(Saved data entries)
-- Opening Marker --

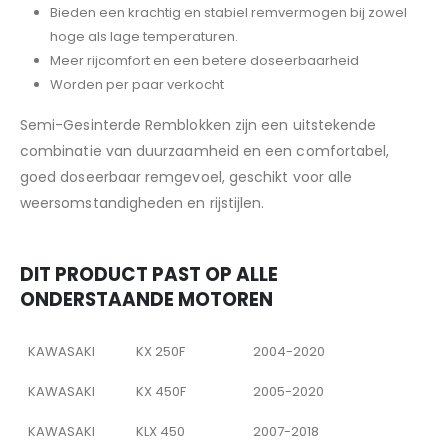
Bieden een krachtig en stabiel remvermogen bij zowel
hoge als lage temperaturen.
Meer rijcomfort en een betere doseerbaarheid
Worden per paar verkocht
Semi-Gesinterde Remblokken zijn een uitstekende
combinatie van duurzaamheid en een comfortabel,
goed doseerbaar remgevoel, geschikt voor alle
weersomstandigheden en rijstijlen.
DIT PRODUCT PAST OP ALLE
ONDERSTAANDE MOTOREN
KAWASAKI
KX 250F
2004-2020
KAWASAKI
KX 450F
2005-2020
KAWASAKI
KLX 450
2007-2018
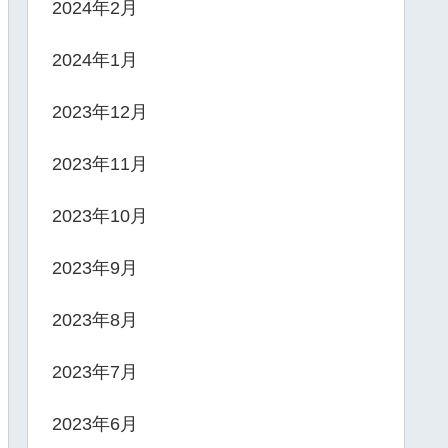
2024年2月
2024年1月
2023年12月
2023年11月
2023年10月
2023年9月
2023年8月
2023年7月
2023年6月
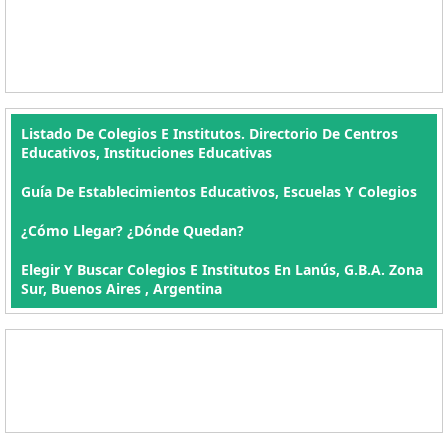
Listado De Colegios E Institutos. Directorio De Centros
Educativos, Instituciones Educativas
Guía De Establecimientos Educativos, Escuelas Y Colegios
¿Cómo Llegar? ¿Dónde Quedan?
Elegir Y Buscar Colegios E Institutos En Lanús, G.B.A. Zona
Sur, Buenos Aires , Argentina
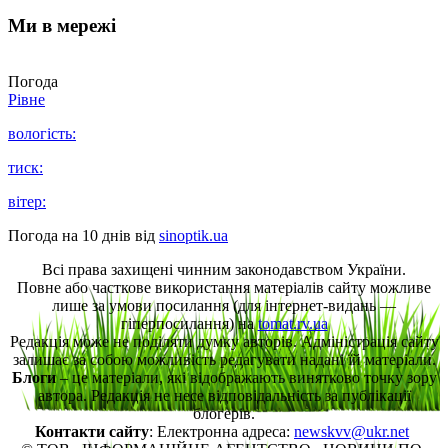
Ми в мережі
Погода
Рівне
вологість:
тиск:
вітер:
Погода на 10 днів від
sinoptik.ua
Всі права захищені чинним законодавством України.
Повне або часткове використання матеріалів сайту можливе
лише за умови посилання (для інтернет-видань —
гіперпосилання) на
tomat.rv.ua
Редакція може не поділяти думку авторів. Адміністрація сайту
залишає за собою можливість редагувати надані їй матеріали.
Блоги
– це матеріали, які відображають винятково точку зору
автора. Редакція не несе відповідальність за публікації
блогерів.
Контакти сайту
: Електронна адреса:
newskvv@ukr.net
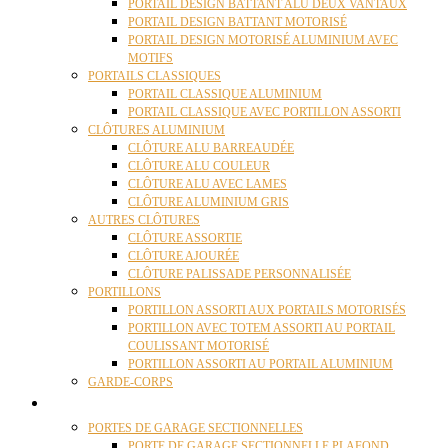
PORTAIL DESIGN BATTANT ALU DEUX VANTAUX
PORTAIL DESIGN BATTANT MOTORISÉ
PORTAIL DESIGN MOTORISÉ ALUMINIUM AVEC
MOTIFS
PORTAILS CLASSIQUES
PORTAIL CLASSIQUE ALUMINIUM
PORTAIL CLASSIQUE AVEC PORTILLON ASSORTI
CLÔTURES ALUMINIUM
CLÔTURE ALU BARREAUDÉE
CLÔTURE ALU COULEUR
CLÔTURE ALU AVEC LAMES
CLÔTURE ALUMINIUM GRIS
AUTRES CLÔTURES
CLÔTURE ASSORTIE
CLÔTURE AJOURÉE
CLÔTURE PALISSADE PERSONNALISÉE
PORTILLONS
PORTILLON ASSORTI AUX PORTAILS MOTORISÉS
PORTILLON AVEC TOTEM ASSORTI AU PORTAIL
COULISSANT MOTORISÉ
PORTILLON ASSORTI AU PORTAIL ALUMINIUM
GARDE-CORPS
PORTES GARAGE
PORTES DE GARAGE SECTIONNELLES
PORTE DE GARAGE SECTIONNELLE PLAFOND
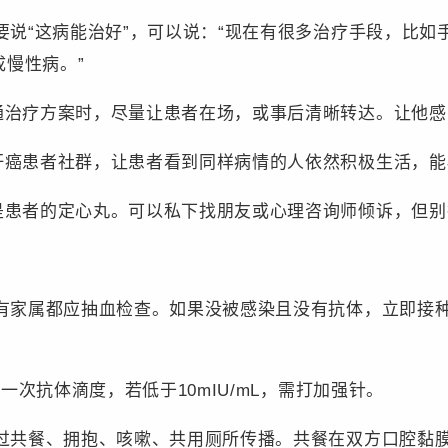
说“这病能治好”，可以说：“现在有很多治疗手段，比如
慢性病。”
治疗方案时，尽量让患者在场，或事后清晰转达。让他感
癌患者社群，让患者看到同样病情的人依然积极生活，能
患者的定心丸。可以私下找朋友或心理咨询师倾诉，但别
有家属都应抽血检查。如果没被感染且没有抗体，立即接种
一次抗体滴度，若低于10mIU/mL，需打加强针。
过共餐、拥抱、咳嗽、共用厕所传播。共餐在双方口腔黏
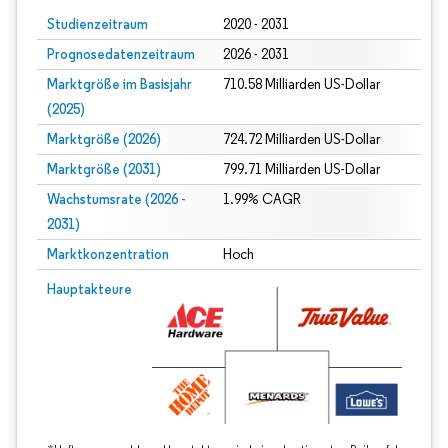
Studienzeitraum
2020 - 2031
Prognosedatenzeitraum
2026 - 2031
Marktgröße im Basisjahr
710.58 Milliarden US-Dollar
(2025)
Marktgröße (2026)
724.72 Milliarden US-Dollar
Marktgröße (2031)
799.71 Milliarden US-Dollar
Wachstumsrate (2026 -
1.99% CAGR
2031)
Marktkonzentration
Hoch
Bild © Mordor Intelligence. Wiederverwendung erfordert Namensnennung gem
Hauptakteure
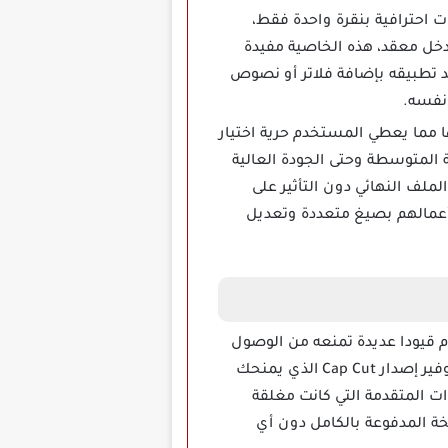
ى الـ AI لتسهيل إنشاء فيديوهات احترافية بنقرة واحدة فقط،
دخل معقد، هذه الخاصية مفيدة
عد تطبيقه بإضافة فلاتر أو نصوص
 مما يعطي المستخدم حرية اختيار
 المتوسطة وحتى الجودة العالية
لف النهائي دون التأثير على
ين يحتاجون لحفظ أعمالهم بصيغ متعددة وتعديل
 قيودا عديدة تمنعه من الوصول
إلى الأدوات الاحترافية إلا بعد دفع اشتراك مالي وهو ما يجعل تجربة الاستخدام محدودة، لذلك تم توفير إصدار Cap Cut الذي يمنحك
ات المتقدمة التي كانت مغلقة
ة المدفوعة بالكامل دون أي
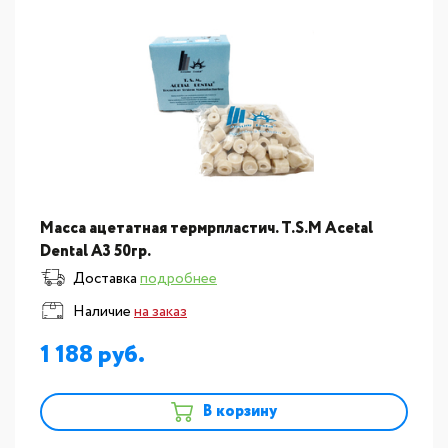
Масса ацетатная термрпластич. T.S.M Acetal
Dental A3 50гр.
Доставка
подробнее
Наличие
на заказ
1 188
В корзину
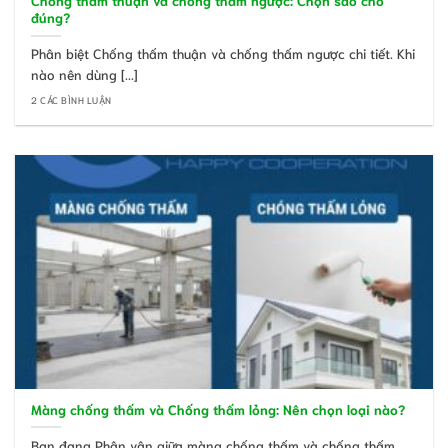
Chống thấm thuận và chống thấm ngược: Chọn sao cho
đúng?
Phân biệt Chống thấm thuận và chống thấm ngược chi tiết. Khi
nào nên dùng [...]
2 CÁC BÌNH LUẬN
Màng chống thấm và Chống thấm lỏng: Nên chọn loại nào?
Bạn đang Phân vân giữa màng chống thấm và chống thấm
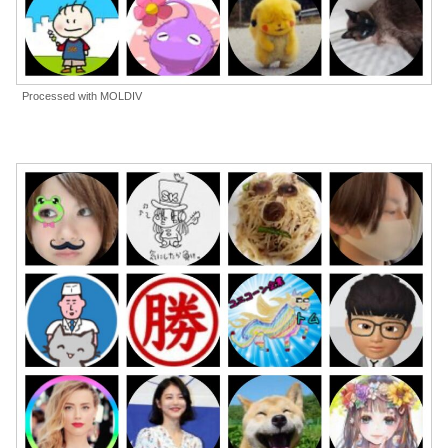
Processed with MOLDIV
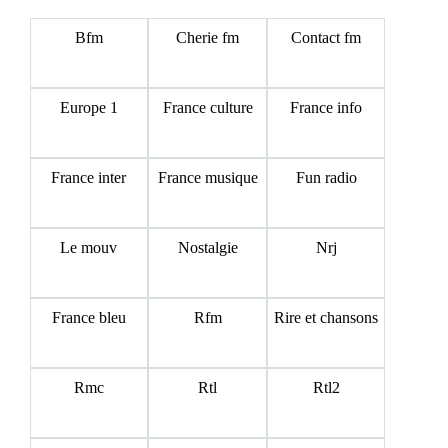
Bfm
Cherie fm
Contact fm
Europe 1
France culture
France info
France inter
France musique
Fun radio
Le mouv
Nostalgie
Nrj
France bleu
Rfm
Rire et chansons
Rmc
Rtl
Rtl2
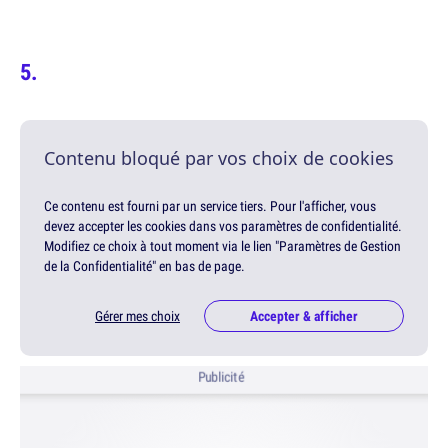
Contenu bloqué par vos choix de cookies
Ce contenu est fourni par un service tiers. Pour l'afficher, vous
devez accepter les cookies dans vos paramètres de confidentialité.
Modifiez ce choix à tout moment via le lien "Paramètres de Gestion
de la Confidentialité" en bas de page.
Gérer mes choix
Accepter & afficher
Publicité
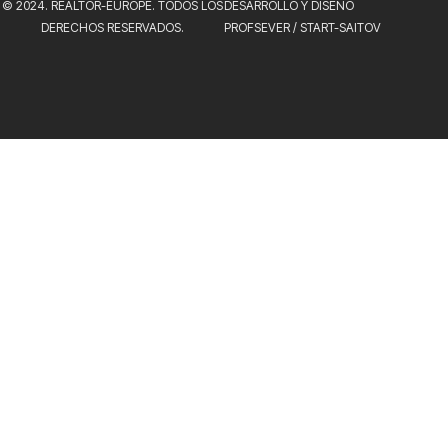
© 2024. REALTOR-EUROPE. TODOS LOS
DESARROLLO Y DISEÑO
DERECHOS RESERVADOS.
PROFSEVER
/
START-SAITOV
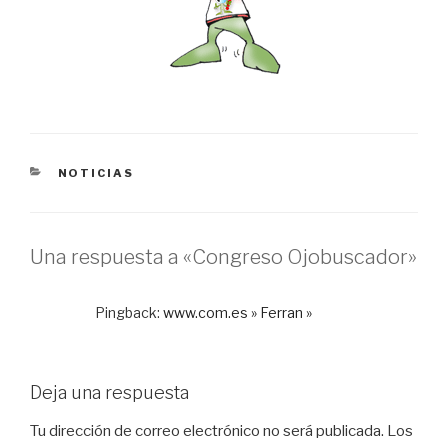
CATEGORÍAS
NOTICIAS
Una respuesta a «Congreso Ojobuscador»
Pingback:
www.com.es » Ferran »
Deja una respuesta
Tu dirección de correo electrónico no será publicada.
Los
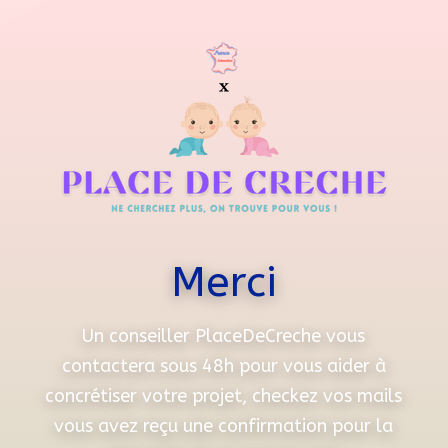
Merci
Un conseiller PlaceDeCreche vous
contactera sous 48h pour vous aider à
concrétiser votre projet, checkez vos mails
vous avez reçu une confirmation pour la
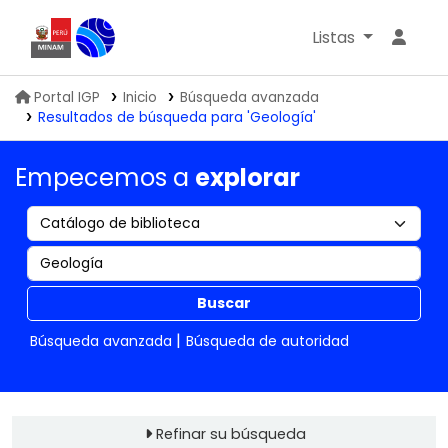
Listas
Biblioteca IGP
Portal IGP
Inicio
Búsqueda avanzada
Resultados de búsqueda para 'Geología'
Empecemos a
explorar
Buscar
Búsqueda avanzada
Búsqueda de autoridad
Refinar su búsqueda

-- Closing Marker --

* What this task involves:
What is needed is a count of the lines in the data that contain the word "ngược"; please give it and no other words.

* Worked solution:
2